Et pourtant, si vous êtes resté quelques minutes dans cette salle VII de l’avenue d’Antin, devant les toiles de M. Le Sidaner, devant celle surtout qu’il intitule Palais au clair de lune, n° 770, vous n’avez pu résister au charme de cette vision. C’est celui qu’on éprouve lorsque, entrant dans Venise par une nuit avaricieusement étoilée, on glisse d’un mouvement lent et imperceptible le long des palais endormis. La voix du gondolier jette dans l’ombre les noms des grands morts qui les bâtirent et qui dorment maintenant, suspendus aux murs des églises, dans leur gaine de marbre, ou aux voûtes des confréries, coiffés du corno, les mains jointes, aux pieds de la Vierge et de l’Enfant Jésus : Vendramin, Dandolo, Grimani, Mocenigo, Foscari, Rezzonico… Un à un, se devinent et s’évanouissent ces cubes massifs et sombres, à mesure que la rame soulève des plis d’argent sur la moire obscure et bleuâtre du canal. Il semble qu’on côtoie une île de tombeaux. S’il faisait plein jour, on s’aviserait peut-être que ce sont là, tout bonnement, des banques, des « offices, » des administrations ou des villégiatures confortables pour transatlantiques, vainement friands d’éprouver dans une autre pairie des sensations d’histoire qu’ils n’ont pas su trouver dans la leur. Mais, la nuit, ces palais redeviennent grandioses et rejoignent le domaine des ombres qui les hantèrent. Tout un monde s’y rattache de passions civiques, de discipline nationale et de domination universelle, dont les âmes modernes, penchées aux loggie supérieures, ne gardent pas plus le reflet que les eaux occupées indéfiniment à battre leur seuil.

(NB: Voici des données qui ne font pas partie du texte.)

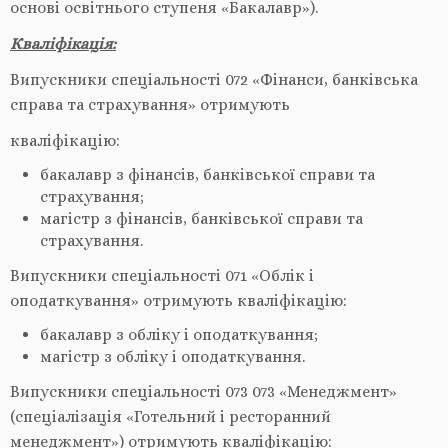
основі освітнього ступеня «Бакалавр»).
Кваліфікація:
Випускники спеціальності 072 «Фінанси, банківська
справа та страхування» отримують
кваліфікацію:
бакалавр з фінансів, банківської справи та
страхування;
магістр з фінансів, банківської справи та
страхування.
Випускники спеціальності 071 «Облік і
оподаткування» отримують кваліфікацію:
бакалавр з обліку і оподаткування;
магістр з обліку і оподаткування.
Випускники спеціальності 073 073 «Менеджмент»
(спеціалізація «Готельний і ресторанний
менеджмент») отримують кваліфікацію:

De près, cette toile de M. Le Sidaner n’est qu’un amas de hachures : de loin c’est une apparition toute vibrante, dont l’unité se recompose, à mesure qu’on s’éloigne, de toutes les touches éparpillées : Mais ce n’est point là le portrait officiel de Venise. On n’y sent pas l’ambition de rendre, d’un coup, cette encyclopédie d’impressions diverses qu’est son visage. C’est un aspect limité de cette nature singulière. C’est un fragment, d’après lequel l’imagination seule peut recomposer tout le reste. Se mesurant avec une nature trop riche et trop complexe pour se livrer dans sa diversité infinie, l’artiste s’est borné à mettre mieux en valeur un des élémens de cette richesse et à plus clairement exprimer un des aspects de cette diversité.

« Un aspect limité, » voilà ce que nous trouvons, de nos jours, non seulement chez M. Le Sidaner, mais chez bien d’autres peintres modernes de paysage, et justement chez les meilleurs, les plus attirans, les plus évocateurs : chez Thaulow, chez Cazin, chez MM. René Ménard, Cottet, Dauchez, Henri Rivière, Lechat, Guillaume Roger, Harrison, Clary, Monod, Moullé, Kœnig, d’Argence, Truchet, Maufra, Vaysse, Hareux, Gilsoul, Claus, Madeline, Ulmann, Cailliot, Dagnac-Rivière, Meslé, Lepère, Willaert, Henri Duhem, Bellery-Desfontaines, Goepp, à la fois chez les « ténébreux » successeurs de Delaberge et de Bonvin, et chez les « luministes » disciples de Monet et de Sisley, à la fois chez les traceurs d’arabesques et chez les épar-pilleurs de touches ou les briseurs de lignes. Et cet « aspect limité » donne à tous leurs paysages, quel que soit le sujet, un air d’intimité, de recueillement et de silence qui contraste nettement avec les grands arrangemens scéniques ou les fanfares de leurs devanciers. On est aussi peu distrait, dans leurs champs, sur leurs plages, dans leur plein air et sous leur ciel, que dans les chambres closes de M. Lobre ou de M. Walter Gay.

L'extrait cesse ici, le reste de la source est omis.